Selbst Rolex klopfte an
Doch auch das sollte noch ändern. Irgendwann zwischen 1987 und 1988 klopften Rolex-Abgesandte an. Für ihren neuen Daytona-Chronographen benötigte die qualitäts- und präzisionsbewusste Genfer Manufaktur ein adäquates Automatikwerk. Nach zahlreichen Gesprächen und intensiven Erörterungen wurden Zenith und Rolex handelseinig. Allerdings bedingte der Deal etliche Änderungen, darunter 4 statt 5 Hertz Unruhfrequenz. Ferner brauchte es namhafte Stückzahlen und eine deutlich höhere Ebauche-Qualität.
Nun konnte Zenith abermals vom widerspenstigen Charly Vermot profitieren. Sorgfältig verpackt lagerten die kostbaren Werkzeuge zur Produktion der Platinen, Brücken und sonstiger Komponenten in mehreren Kisten. Darauf konnte man getrost bauen. Anfänglich jedenfalls.
40 Jahre nach der El-Primero-Premiere weht im Fertigungsprozess der Rohwerke längst ein anderer Wind. Seit 1999 befindet sich Zenith unter dem Dach des französischen LVMH-Luxusmulti. 2000 endete die Partnerschaft mit Rolex. Zeit für CEO Thierry Nataf, Zenith in eine völlig neue Welt zu führen. Dazu gehörte eine vollständige Kaliberautonomie, welche auch die Loslösung von Lémania beinhaltete. Der Spezialist aus dem Vallée de Joux hatte über Jahre hinweg die komplexen Chronographenteile beigesteuert.

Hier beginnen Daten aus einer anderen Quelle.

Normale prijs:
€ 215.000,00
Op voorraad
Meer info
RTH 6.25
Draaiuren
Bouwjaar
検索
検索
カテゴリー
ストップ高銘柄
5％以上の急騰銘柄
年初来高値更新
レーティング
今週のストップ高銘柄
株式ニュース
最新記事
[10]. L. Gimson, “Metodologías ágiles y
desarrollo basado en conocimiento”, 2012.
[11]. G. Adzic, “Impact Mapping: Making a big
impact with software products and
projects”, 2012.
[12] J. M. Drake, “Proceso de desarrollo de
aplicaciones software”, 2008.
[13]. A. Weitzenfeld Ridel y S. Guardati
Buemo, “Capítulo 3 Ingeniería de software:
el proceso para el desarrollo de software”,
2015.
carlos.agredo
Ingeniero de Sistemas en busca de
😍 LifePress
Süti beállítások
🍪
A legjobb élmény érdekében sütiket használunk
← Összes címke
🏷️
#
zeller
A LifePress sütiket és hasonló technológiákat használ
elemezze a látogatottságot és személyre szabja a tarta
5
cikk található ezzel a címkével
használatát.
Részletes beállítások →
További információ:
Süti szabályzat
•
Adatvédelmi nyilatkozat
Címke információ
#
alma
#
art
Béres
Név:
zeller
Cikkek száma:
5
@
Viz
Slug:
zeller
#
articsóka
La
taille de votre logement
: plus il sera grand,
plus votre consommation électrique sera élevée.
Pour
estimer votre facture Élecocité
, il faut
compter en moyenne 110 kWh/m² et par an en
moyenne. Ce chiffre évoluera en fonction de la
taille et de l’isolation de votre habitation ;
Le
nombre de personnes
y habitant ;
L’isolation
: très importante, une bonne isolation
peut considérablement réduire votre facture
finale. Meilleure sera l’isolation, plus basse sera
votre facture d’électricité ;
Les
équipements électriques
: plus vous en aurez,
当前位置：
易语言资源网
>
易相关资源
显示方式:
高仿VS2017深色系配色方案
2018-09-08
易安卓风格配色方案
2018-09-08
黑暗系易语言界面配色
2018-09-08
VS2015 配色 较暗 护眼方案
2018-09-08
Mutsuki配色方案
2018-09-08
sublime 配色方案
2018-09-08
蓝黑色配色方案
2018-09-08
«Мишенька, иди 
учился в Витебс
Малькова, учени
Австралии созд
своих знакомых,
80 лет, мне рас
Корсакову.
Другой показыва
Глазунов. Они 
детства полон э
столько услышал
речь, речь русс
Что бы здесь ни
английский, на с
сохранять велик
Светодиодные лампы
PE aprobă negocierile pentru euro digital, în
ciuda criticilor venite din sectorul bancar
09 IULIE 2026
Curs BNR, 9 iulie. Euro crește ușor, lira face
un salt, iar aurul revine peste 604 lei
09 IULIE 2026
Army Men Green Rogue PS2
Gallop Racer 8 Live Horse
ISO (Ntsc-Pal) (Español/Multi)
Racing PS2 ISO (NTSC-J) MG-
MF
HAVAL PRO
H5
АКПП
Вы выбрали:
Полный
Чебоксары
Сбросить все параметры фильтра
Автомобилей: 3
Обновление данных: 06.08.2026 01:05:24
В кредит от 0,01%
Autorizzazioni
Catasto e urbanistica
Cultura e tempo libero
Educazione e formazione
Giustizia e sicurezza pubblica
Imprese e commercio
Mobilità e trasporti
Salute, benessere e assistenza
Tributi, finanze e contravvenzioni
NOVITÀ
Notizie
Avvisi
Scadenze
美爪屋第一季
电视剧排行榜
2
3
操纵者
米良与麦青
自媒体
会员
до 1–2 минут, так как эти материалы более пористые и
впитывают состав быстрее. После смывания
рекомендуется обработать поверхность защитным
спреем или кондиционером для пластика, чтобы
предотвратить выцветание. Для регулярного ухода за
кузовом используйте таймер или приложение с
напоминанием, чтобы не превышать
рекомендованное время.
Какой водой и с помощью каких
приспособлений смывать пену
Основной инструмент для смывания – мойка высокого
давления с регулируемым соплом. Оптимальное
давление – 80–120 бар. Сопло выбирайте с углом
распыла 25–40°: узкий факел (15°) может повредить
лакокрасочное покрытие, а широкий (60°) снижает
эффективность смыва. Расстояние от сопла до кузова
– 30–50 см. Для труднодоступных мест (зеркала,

Apropos Zukunft: Zu einem Schnellschwinger wie El Primero würde Silizium, das ganz ohne Öl auskommt, in der Hemmungspartie bestens passen. Konkretes möchte Nataf hierzu noch nicht sagen. Natafs Kurzkommentar: «Wir beschäftigen uns sehr intensiv mit diesem Thema.»
Das klassische El-Primero-Kaliber mit 12-Stunden-Zähler und Fensterdatum (4000 SC) sowie die aufwendigere Version mit Vollkalendarium tragen mittlerweile nur noch einen kleinen Teil zum Umsatz bei. Auf ihrer Grundlage hat der gleichermassen smarte wie polyglotte CEO Nataf das Produktspektrum beträchtlich erweitert. Zu den Bestsellern gehört zweifellos die Variante Open mit Gangreserveanzeige und vorne sichtbarer Unruh. Ein 5-Hertz-Tourbillon steht heute ebenso zur Verfügung wie ein Grossdatum, eine Weltzeit-Indikation, ein Ewiges Kalendarium, eine Minutenrepetition oder ein Wecker. In der Grande Class Traveller Répétition Minutes finden sich mit Ausnahme des Tourbillons gleich mehrere Komplikationen. Der Chronograph ist da beinahe schon eine Randerscheinung.